Gene therapies have generated both excitement and hope, as they have the potential to correct underlying genetic defects and cure diseases. However, one of the major hurdles gene therapy researchers face is delivering enough molecular material into target cells to make a difference—a key aspect of this type of treatment. 

Many labs have turned to adeno-associated viruses (AAVs), which can be excellent vehicles for delivering genetic material and/or editing tools. They persist in host cells and present low immunogenicity and toxicity risks. In addition, AAVs are easily modifiable, stable, and adaptable to many tissues. However, the same labs have faced difficulty when researching AAVs using conventional models, such as 2D cell cultures and animals. 

The Emulate Liver-Chip offers a more human-relevant way of testing viral vectors during early development and preclinical studies compared to conventional models. The Liver-Chip incorporates multiple cell types in a dynamic microenvironment, allowing researchers to assess virus-mediated transduction efficiency and toxicity to develop safe, effective treatments. 

BARRIERS TO GENE THERAPY

AAVs have been used in therapies for hemophilia, inherited liver diseases, neurological conditions, and other disorders. While there are only a few gene therapies in the clinic, there are many on the horizon.  

But the distance to that horizon has become problematic, as AAV-based therapy development has been slow and costly. Since labs lack good pre-clinical models to robustly study toxicity and gene delivery efficacy, they are being forced to take the long road. 

A major concern for any emerging gene therapy is hepatotoxicity risk, as even the most precisely targeted vectors often accumulate in the liver. In fact, hepatotoxicity is the most common stumbling block seen in clinical trials for AAV therapeutics.  

Current pre-clinical studies largely use 2D cell cultures and animal models. In vitro cell models provide inadequate data because they lack the complexity to capture in vivo physiology.
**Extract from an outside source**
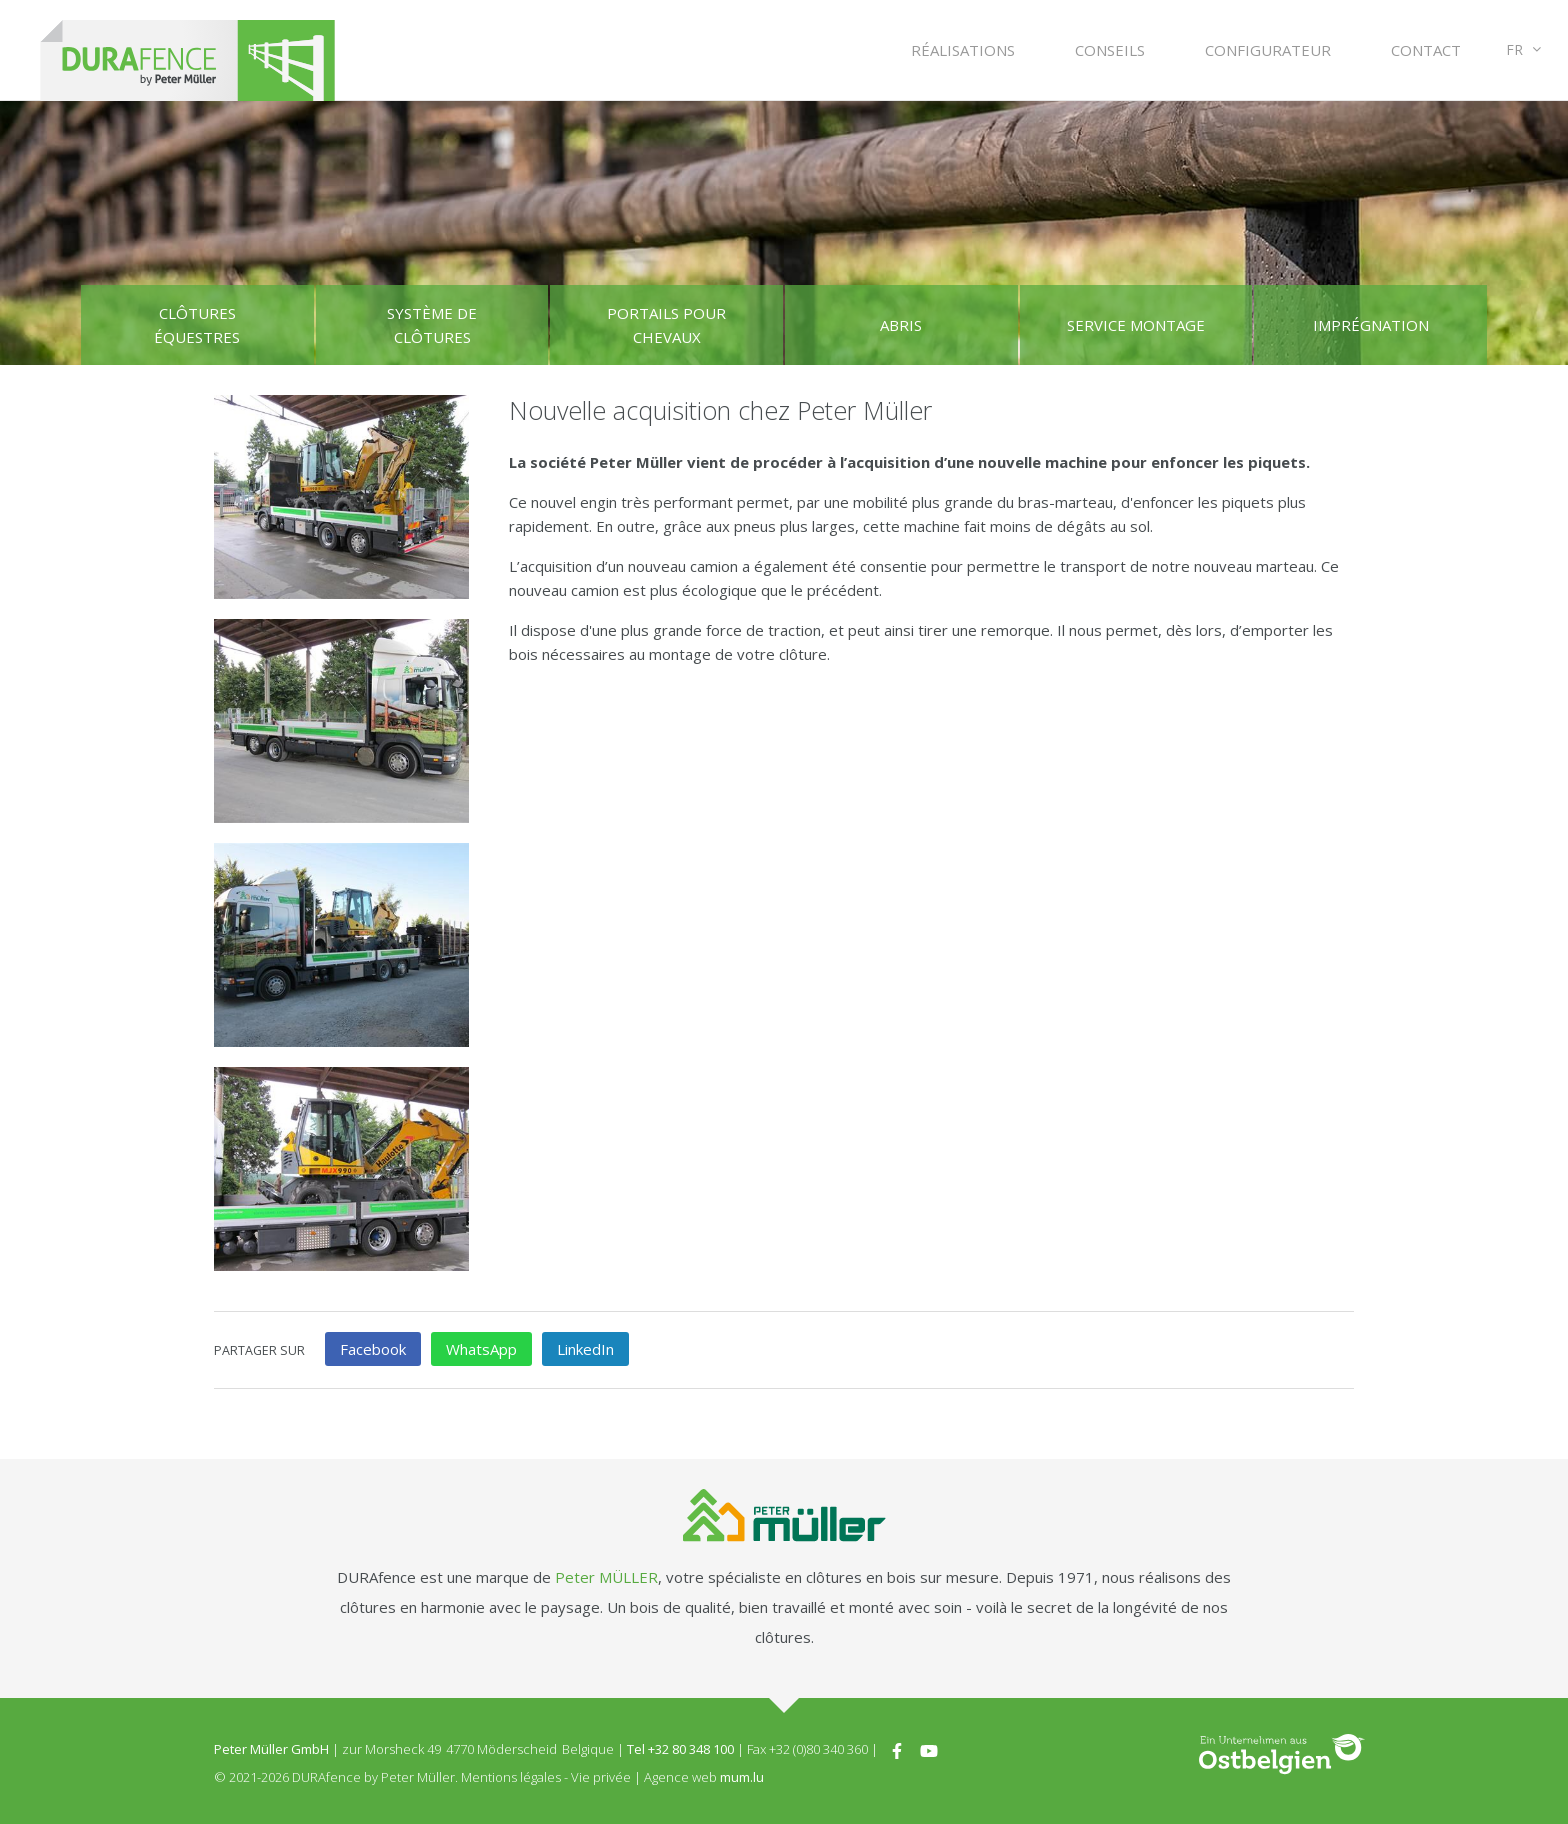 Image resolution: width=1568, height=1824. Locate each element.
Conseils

These 2D models generally have one cell type—often hepatocytes for liver studies—but do not incorporate fluid flow and other biomechanical forces found in vivo. In addition, non-human primate studies are slow, costly, and tightly regulated, limiting the pace of viral vector optimization.   
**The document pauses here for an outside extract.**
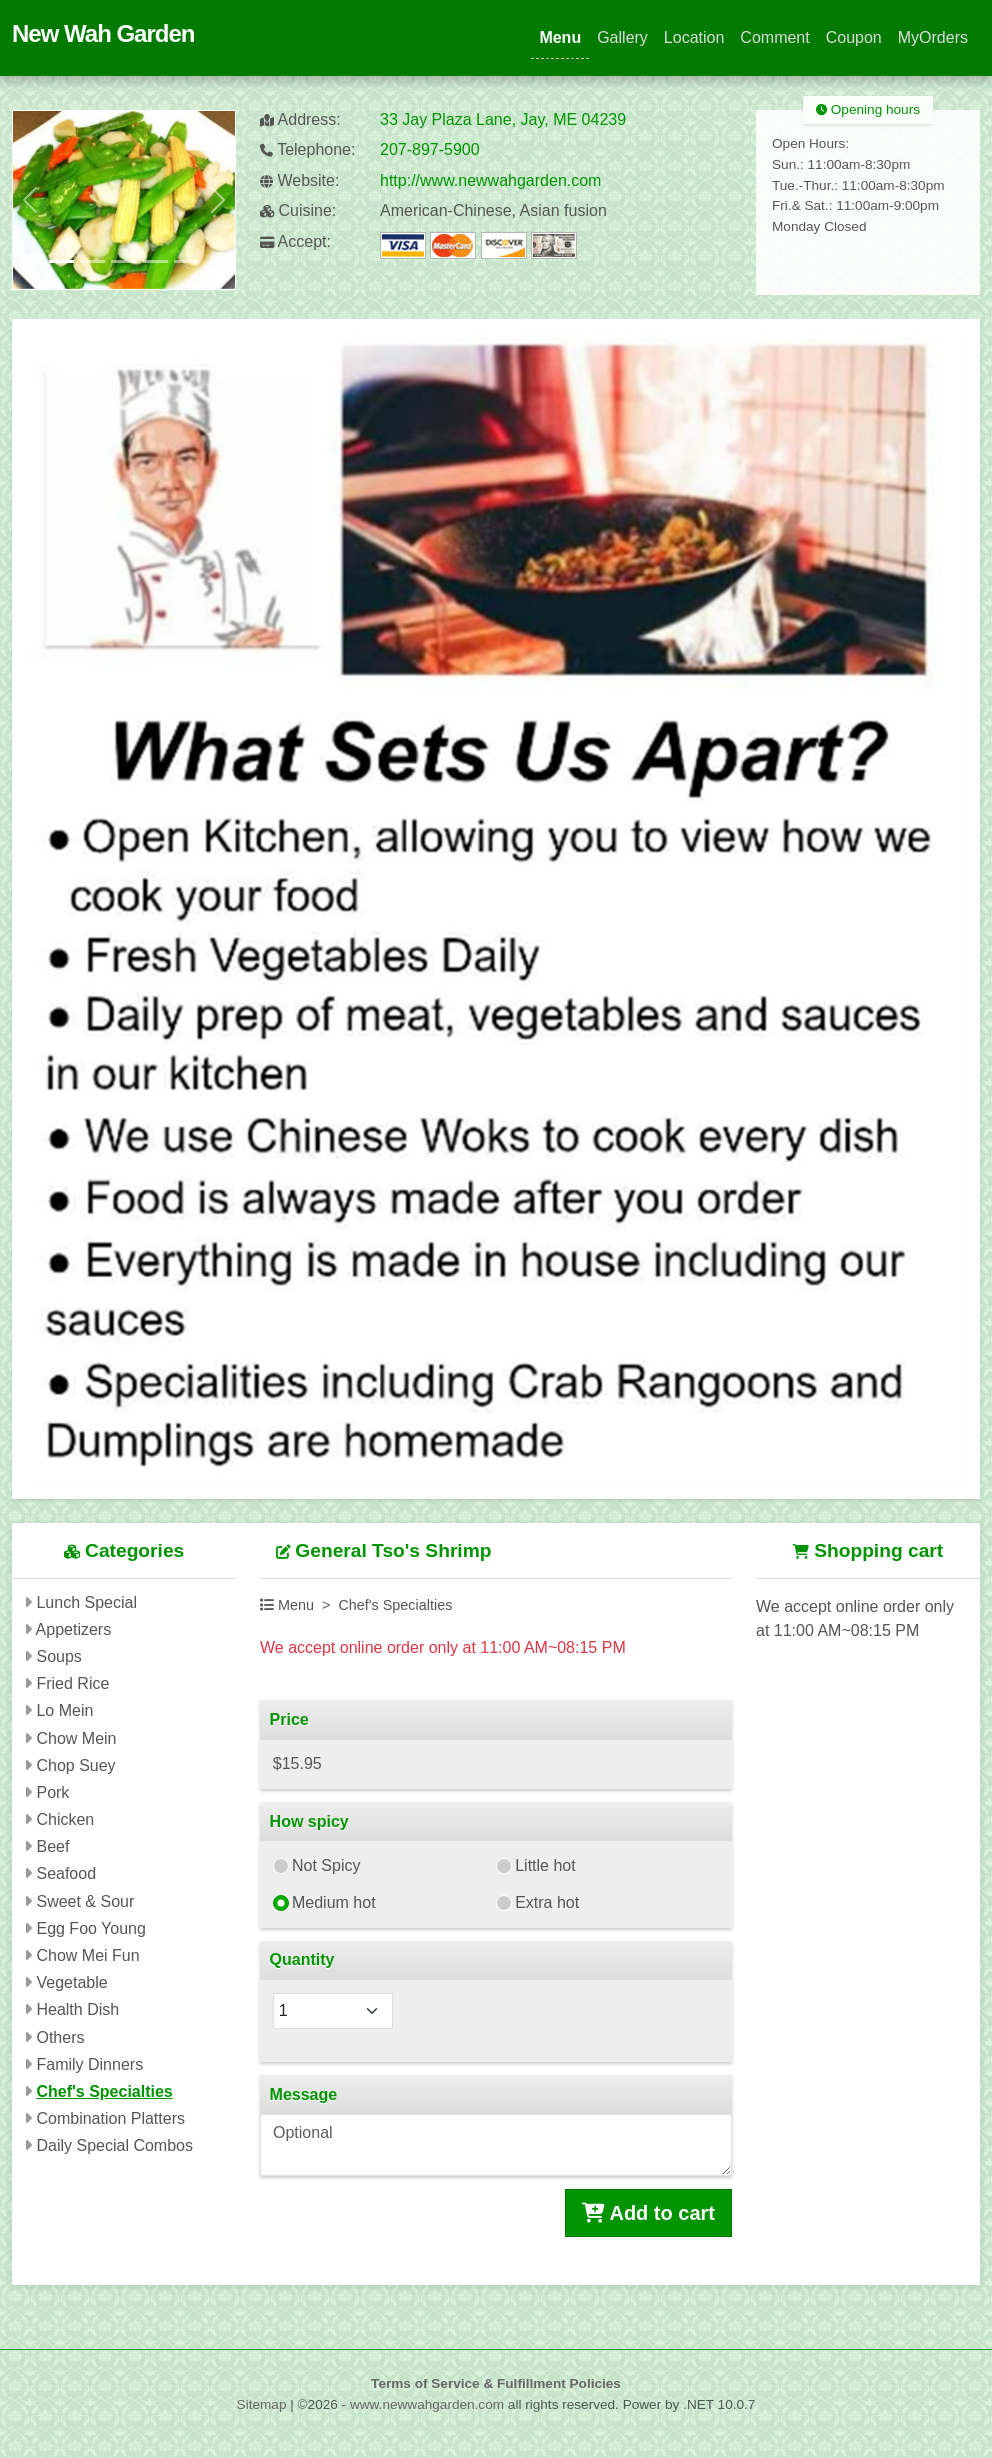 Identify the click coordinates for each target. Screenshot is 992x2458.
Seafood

The life sciences industry needs advanced technologies that accurately mimic human physiology to effectively translate pre-clinical results into successful human trials. Because Organ-on-a-Chip technology more closely recapitulates in vivo functions, it predicts human responses far more reliably than other models. Organ-Chips accurately replicate human physiology by including dynamic media flow, cellular complexity, 3D cellular architecture, and cell-cell signaling. 
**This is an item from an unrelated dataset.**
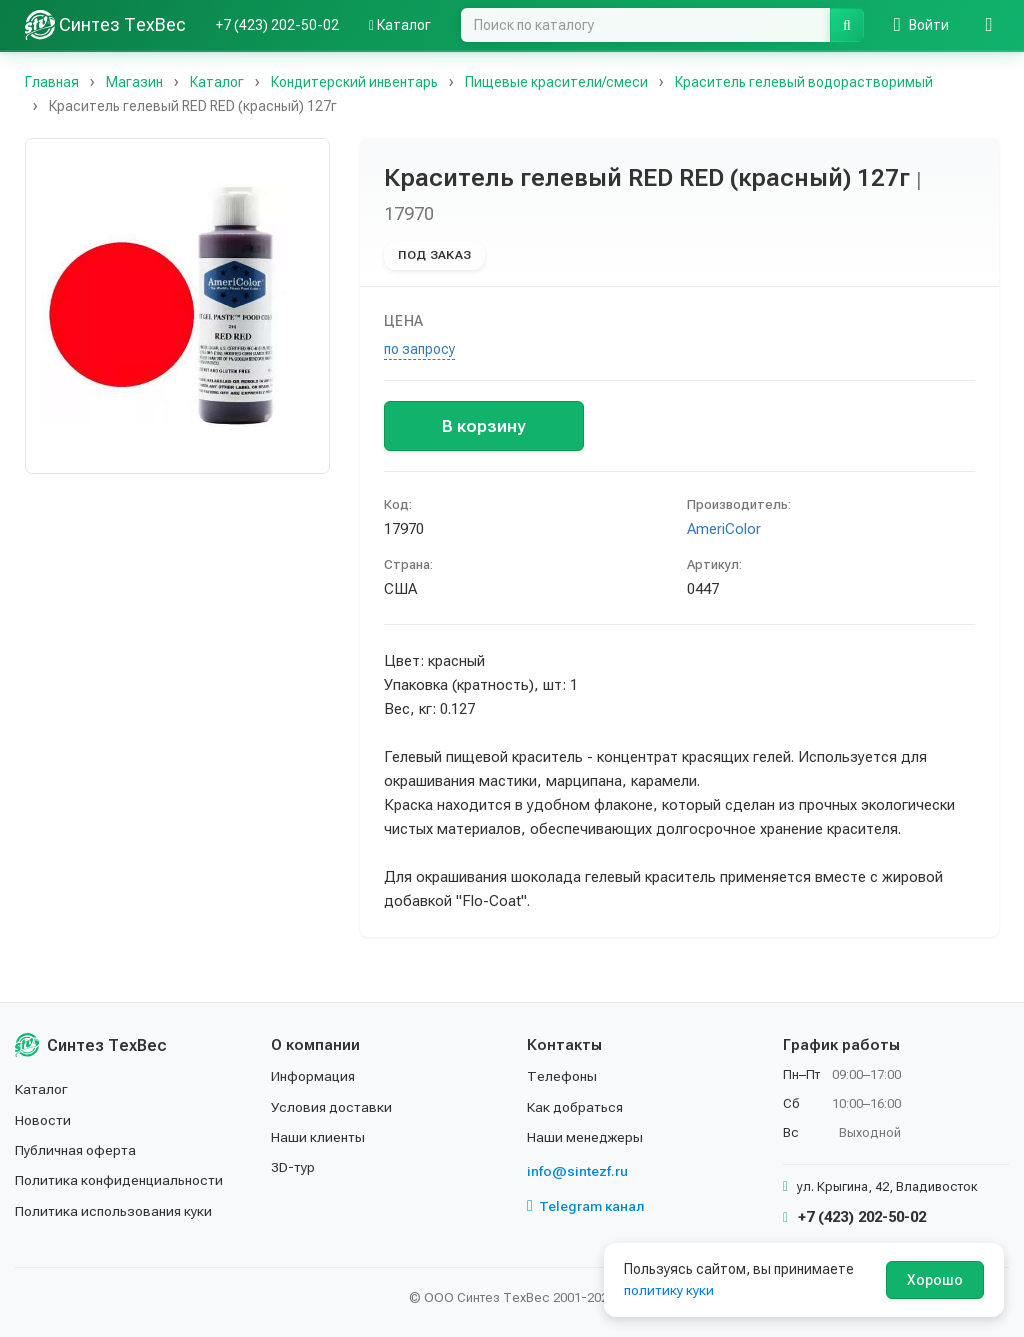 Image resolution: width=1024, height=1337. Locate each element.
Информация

By providing a more human-relevant in vitro platform for AAV-based therapeutic development, Organ-Chips can help researchers rapidly iterate on AAV designs to accelerate gene therapy development, reduce clinical trial attrition, and bring new products to patients faster. 

THE EMULATE LIVER-CHIP IN ACTION

Cross-section of the Emulate Liver-Chip

The Liver-Chip co-cultures primary human hepatocytes and liver sinusoidal endothelial cells under tissue-specific media flow. It also enables the addition of Kupffer and stellate cells, allowing researchers to capture additional cell-cell interactions. As a result, it better represents human in vivo liver tissue than conventional approaches and facilitates measurements of AAV transduction efficiency and toxicity differences across space, time, and cell types.  

To assess the Emulate Liver-Chip’s ability to predict AAV transduction efficiency and hepatotoxicity risk, chips were treated with six conditions—including multiple MOIs (multiciplicities of infeciton) of AAV2 and AAV6 vectors—administered for 24 hours via the epithelial channel. After treatment, they were monitored and measured for transduction efficiency and safety. 

During the seven-day monitoring period, the chips displayed concentration-, time-, and serotype-dependent transduction. Researchers also assessed morphology and functional liver endpoints (albumin, ALT) and confirmed that there were no toxic responses, showing how the model can be used to assess AAV serotypes’ potential to induce toxicity in human liver tissue. 

Liver AAV Schematic
AAV Transduction in the Liver-Chip

A proof-of-concept study showed that the Emulate Liver-Chip can model AAV vector transport across vascular tissue for subsequent transduction of epithelial tissue, allowing researchers to emulate the intravenous administration route for many AAV-based gene therapies. Furthermore, AAV was administered via the vascular channel and demonstrated successful hepatocyte transduction. 

The Emulate Liver-Chip successfully demonstrated its potential to accelerate workflows for AAV gene therapy development and preclinical testing. With this important tool, researchers can accumulate actionable data in weeks, rather than the months these studies might take in animal models. Since the Liver-Chip facilitates multiple rapid iterations—which is critical to designing effective gene therapies—scientists can gain deeper insights into AAV design to bring safe, effective treatments—even potential cures—to patients.